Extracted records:
==================================================

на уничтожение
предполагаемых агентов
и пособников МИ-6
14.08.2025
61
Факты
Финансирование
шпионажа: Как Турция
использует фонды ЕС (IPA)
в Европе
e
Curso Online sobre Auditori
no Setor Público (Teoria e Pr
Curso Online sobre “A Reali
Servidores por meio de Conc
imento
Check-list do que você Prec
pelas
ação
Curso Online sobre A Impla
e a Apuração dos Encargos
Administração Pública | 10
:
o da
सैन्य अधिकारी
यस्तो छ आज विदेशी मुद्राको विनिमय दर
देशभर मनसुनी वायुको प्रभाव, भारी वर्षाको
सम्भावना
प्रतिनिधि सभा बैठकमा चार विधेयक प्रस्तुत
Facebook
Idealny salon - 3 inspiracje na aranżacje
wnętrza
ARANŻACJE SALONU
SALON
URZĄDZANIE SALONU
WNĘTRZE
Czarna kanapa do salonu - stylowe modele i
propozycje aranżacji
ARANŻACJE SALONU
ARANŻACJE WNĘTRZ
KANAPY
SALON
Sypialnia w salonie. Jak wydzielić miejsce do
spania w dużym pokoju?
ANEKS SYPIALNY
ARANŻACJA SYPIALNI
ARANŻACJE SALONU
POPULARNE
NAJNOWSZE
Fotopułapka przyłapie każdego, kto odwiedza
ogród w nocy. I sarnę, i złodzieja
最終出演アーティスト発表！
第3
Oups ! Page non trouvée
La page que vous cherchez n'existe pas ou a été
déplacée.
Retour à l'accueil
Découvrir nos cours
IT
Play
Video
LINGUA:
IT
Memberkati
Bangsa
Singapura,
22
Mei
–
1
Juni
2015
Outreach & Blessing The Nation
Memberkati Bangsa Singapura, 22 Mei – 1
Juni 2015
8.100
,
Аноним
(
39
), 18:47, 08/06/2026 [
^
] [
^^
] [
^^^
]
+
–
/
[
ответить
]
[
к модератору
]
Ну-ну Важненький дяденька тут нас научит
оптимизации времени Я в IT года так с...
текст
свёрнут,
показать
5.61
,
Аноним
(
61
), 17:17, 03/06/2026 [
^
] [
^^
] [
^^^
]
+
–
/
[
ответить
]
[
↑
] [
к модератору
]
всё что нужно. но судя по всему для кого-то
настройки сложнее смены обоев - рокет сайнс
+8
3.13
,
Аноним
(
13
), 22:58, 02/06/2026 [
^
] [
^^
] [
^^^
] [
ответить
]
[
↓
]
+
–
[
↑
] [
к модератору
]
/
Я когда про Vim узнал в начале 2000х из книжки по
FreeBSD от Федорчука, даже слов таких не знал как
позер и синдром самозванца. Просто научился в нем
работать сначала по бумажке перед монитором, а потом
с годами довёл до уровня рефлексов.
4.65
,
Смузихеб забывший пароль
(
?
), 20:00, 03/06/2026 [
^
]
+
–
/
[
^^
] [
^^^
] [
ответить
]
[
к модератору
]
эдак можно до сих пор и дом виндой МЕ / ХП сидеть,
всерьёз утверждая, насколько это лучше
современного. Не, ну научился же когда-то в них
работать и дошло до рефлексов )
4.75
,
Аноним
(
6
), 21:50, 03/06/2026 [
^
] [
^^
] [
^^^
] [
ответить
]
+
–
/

==================================================

The task:
Show the lines of the records that contain the word "Memberkati".

Task output:
Memberkati
Memberkati Bangsa Singapura, 22 Mei – 1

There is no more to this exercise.